XED measures the responsiveness of quantity demanded of a good / service given a change in price of another
XED = %∆Qda (of one good) / %∆Pb (of another)
%∆ = difference / original x 100
if XED is positive it means that the two goods are substitutes
if XED is negative it means that the two goods are complements
XED tells us if two goods are complements or susbtitutes
if XED >( 1) demand between the goods is price elastic meaning they are strongly related
when the price of one good changes the Qd for the other changes proportionatelymore than the other
if XED < 1 demand between the goods is price inelastic (weakly related)
when the price of one good changes the Qd for the other changes proportionately less than the other.
if XED = 0 demand between the goods is perfectly price inelastic (no relationship between those goods)

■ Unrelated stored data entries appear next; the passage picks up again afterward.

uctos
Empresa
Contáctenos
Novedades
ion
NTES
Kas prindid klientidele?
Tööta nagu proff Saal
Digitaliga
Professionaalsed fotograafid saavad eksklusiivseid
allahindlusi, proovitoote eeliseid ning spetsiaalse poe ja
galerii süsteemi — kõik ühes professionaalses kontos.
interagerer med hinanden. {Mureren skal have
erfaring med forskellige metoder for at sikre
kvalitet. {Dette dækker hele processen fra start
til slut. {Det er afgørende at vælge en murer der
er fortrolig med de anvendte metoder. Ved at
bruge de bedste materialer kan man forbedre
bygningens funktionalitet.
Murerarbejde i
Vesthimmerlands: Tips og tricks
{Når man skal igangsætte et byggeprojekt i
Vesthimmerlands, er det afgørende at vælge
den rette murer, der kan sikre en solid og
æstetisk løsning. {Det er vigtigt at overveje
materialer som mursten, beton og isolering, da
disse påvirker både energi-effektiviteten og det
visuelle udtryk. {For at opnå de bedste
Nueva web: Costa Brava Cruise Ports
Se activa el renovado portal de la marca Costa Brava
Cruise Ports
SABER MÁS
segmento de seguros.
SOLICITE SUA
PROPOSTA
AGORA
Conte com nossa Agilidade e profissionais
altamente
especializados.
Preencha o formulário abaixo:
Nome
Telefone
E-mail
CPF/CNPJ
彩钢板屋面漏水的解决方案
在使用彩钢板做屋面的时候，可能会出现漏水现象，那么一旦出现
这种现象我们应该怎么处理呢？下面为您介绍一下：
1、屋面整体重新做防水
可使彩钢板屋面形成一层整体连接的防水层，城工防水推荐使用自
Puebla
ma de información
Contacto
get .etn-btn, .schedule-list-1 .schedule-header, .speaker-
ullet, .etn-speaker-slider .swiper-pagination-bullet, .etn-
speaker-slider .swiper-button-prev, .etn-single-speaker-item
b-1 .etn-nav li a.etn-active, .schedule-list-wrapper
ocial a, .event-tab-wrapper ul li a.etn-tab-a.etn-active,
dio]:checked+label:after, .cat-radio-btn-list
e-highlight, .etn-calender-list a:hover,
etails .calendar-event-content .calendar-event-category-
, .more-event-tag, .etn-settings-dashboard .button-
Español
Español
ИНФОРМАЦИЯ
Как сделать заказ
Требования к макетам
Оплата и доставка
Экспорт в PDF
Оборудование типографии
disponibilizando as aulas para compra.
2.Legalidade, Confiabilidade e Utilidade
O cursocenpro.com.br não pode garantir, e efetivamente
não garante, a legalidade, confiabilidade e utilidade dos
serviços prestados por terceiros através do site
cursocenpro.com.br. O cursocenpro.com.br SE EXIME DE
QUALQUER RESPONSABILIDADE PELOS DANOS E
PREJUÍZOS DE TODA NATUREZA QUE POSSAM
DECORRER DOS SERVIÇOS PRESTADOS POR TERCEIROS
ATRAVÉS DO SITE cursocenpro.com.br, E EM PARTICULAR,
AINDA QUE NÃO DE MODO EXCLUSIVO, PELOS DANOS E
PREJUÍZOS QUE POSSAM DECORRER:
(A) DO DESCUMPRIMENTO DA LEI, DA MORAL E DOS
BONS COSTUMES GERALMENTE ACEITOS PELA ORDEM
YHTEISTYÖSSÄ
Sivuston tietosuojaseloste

Cross-price elasticity of demand measures how the quantity demanded of one good (Good i) changes in response to a price change in another good (Good j). It reflects the relationship between related goods.
Positive Cross-Price Elasticity:
Occurs when the two goods are substitutes. If the price of Good j increases, consumers switch to Good i, increasing the demand for Good i.
Zero Cross-Price Elasticity:
If the cross-price elasticity is zero or close to zero, the two goods are independent, meaning a change in the price of one has no effect on the demand for the other.
Negative Cross-Price Elasticity:
Occurs when the two goods are complements. If the price of Good j rises, the demand for Good i falls because the two goods are often consumed together.
own price elasticity of demand = PED
Substitutes have positive cross-price elasticities (e.g., Coke and Pepsi).
Complements have negative cross-price elasticities (e.g., cars and gasoline).